Finding women willing to pose nude in Cancun was an easy enough task; finding authentic Mayan Indian women in Cancun eager to do so was a bit trickier. "As far as I've read," Denny said, rejecting one surgically-enhanced applicant after seeing her passport, "the Mayans never got as far as Florida, even at their cultural peak."
Judd's extensive reading also created problems: he decided there should be one model for each of the twelve astrological signs. Gemini proved a problem.
"Two women, it's hot," Denny stated.
"Yes, it's hot," Judd admitted, "but isn't the whole twins thing more a porn cliché than reality?"
"Well, I've never read any actual studies," Denny admitted, "but have heard plenty of anecdotal information." He thought it over for a moment. "Maybe we could just imply it."
"Fine," Judd said, unwilling to argue the point.
"I gave in on the whole astrological thing," Denny said, reminding his partner. "That blond would have been great for August, but 'Leo demands a redhead.'"
"Who ever heard of a blonde Mayan?"
"Who ever heard of a red-headed Mayan?"
"Red ochre?"
"Yellow ochre? Why don't we throw the purple in too, have a Mayan goth."
"Would work for Scorpio."
"Yeah, it would ..." They were both silent for a long moment. This bickering was often the source of their best ideas.
The photo shoot and writing went very quickly. Judd would walk a little behind Denny, getting ideas, and writing those down in a notebook.
Denny preferred shooting in outdoor settings. He chatted with local photographers, knowing when sunrise occurred and times the police were least likely to be around. (After being arrested for doing a nude photo-shoot in Central Park.) Police officers, in his opinion, had no respect for art or for artists.
While they were barred from doing any nude shooting at actual Mayan sites, Denny was a master of putting people where they had never been. He generally hated photo-manipulation programs, feeling they made the model look unnatural, but to him, putting a "nun" in a sheer habit climbing the south steps at Chartres Cathedral or a little girl-girl action right in front of the podium at the State of the Union Address were entirely proper uses of technology.
They finished two days ahead of schedule. But instead of checking out the bars and other tourist spots, they continued working. Judd was convinced this was some of the best poetry he'd ever written and was determined to improve on it. Denny was busy adding subtle computer effects to give each month a more mystical look. You could feel the chill of January, the calm breezes of May, and in August, you could sense the impending thunderstorm, clouds just on the horizon.

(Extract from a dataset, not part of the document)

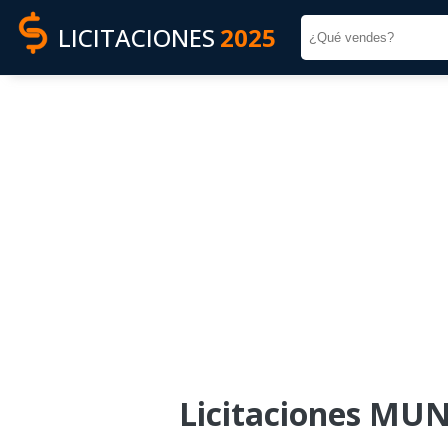
LICITACIONES
2025
Licitaciones MU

Wenches Magazine December 2012 went on sale November 11th 2012, and with the headline "Mayan Calendar Inside!" in a font JC found on the web resembling Mayan carved stone, it sold better than all the other year's issues combined. Native American groups protested. Religious groups, previously silent on the whole issue, suddenly protested -- claiming this gave validation to a Satanic belief. Of course, this only increased sales.

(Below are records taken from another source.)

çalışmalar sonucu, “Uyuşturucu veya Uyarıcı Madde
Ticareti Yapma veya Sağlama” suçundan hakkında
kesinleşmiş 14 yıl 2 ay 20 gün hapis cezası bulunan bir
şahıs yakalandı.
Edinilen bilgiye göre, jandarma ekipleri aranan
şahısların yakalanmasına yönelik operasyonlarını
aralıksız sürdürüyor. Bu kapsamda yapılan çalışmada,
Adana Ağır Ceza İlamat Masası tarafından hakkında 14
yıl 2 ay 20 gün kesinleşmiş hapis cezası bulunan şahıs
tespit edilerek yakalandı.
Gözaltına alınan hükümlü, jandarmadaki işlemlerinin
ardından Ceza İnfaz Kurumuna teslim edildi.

The fact that the world did not end in 2012 surprised nobody.
Yet this success could not be carried over to the 2013 issues of the magazine. Sales returned to their perpetual state of stagnation. And as the shapely but powerfully-built Miss Taurus surveyed her field, looking for something new to plow, Wenches Magazine closed its doors.
JC sold the office equipment and walked away with a nice profit. He later moved to Mexico, his curiosity about native women having turned into a fetish. And in a slightly authentic Mayan ceremony, married the Gemini twins.

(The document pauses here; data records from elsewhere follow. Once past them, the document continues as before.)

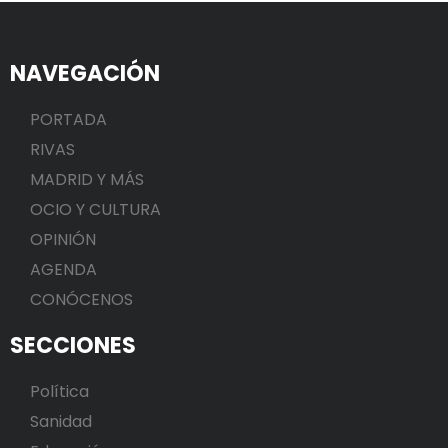
NAVEGACIÓN
PORTADA
RIVAS
MADRID Y MÁS
OCIO Y CULTURA
OPINIÓN
AGENDA
CONÓCENOS
SECCIONES
Política
Sanidad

Judd, Denny, and Fran formed their own website where Judd was free to include epic poems, Denny could do more sports-related articles, and Fran would never again have to fear being covered in paste.
Bert the janitor remained with the building, which was converted into a very nice faith-based community center and preschool. A far cry from the implied, although non-existent, debauchery of its past.